**WHAT YOU SHOULD DO**: The expected answer holds every line from the first line of the data below through the line containing "isc_hex_tobuffer() (97, 630)", exactly as written, and no other line.

RECORDS FOR THIS EXERCISE START

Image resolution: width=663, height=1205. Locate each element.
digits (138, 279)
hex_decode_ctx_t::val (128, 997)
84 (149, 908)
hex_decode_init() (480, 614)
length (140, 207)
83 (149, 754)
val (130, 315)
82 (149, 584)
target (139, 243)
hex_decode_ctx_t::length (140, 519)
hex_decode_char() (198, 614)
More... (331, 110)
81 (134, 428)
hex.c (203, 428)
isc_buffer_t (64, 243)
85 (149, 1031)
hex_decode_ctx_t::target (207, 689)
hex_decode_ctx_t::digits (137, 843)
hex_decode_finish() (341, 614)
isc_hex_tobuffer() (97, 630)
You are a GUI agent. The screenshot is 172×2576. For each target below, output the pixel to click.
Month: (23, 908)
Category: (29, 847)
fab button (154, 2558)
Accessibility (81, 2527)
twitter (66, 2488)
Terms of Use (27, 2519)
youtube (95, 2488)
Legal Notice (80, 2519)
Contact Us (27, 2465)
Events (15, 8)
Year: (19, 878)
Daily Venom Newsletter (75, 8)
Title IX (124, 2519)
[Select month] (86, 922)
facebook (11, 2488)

RECORDS FOR THIS EXERCISE END

**OUTPUT OF THE EXERCISE**:
Image resolution: width=663, height=1205. Locate each element.
digits (138, 279)
hex_decode_ctx_t::val (128, 997)
84 (149, 908)
hex_decode_init() (480, 614)
length (140, 207)
83 (149, 754)
val (130, 315)
82 (149, 584)
target (139, 243)
hex_decode_ctx_t::length (140, 519)
hex_decode_char() (198, 614)
More... (331, 110)
81 (134, 428)
hex.c (203, 428)
isc_buffer_t (64, 243)
85 (149, 1031)
hex_decode_ctx_t::target (207, 689)
hex_decode_ctx_t::digits (137, 843)
hex_decode_finish() (341, 614)
isc_hex_tobuffer() (97, 630)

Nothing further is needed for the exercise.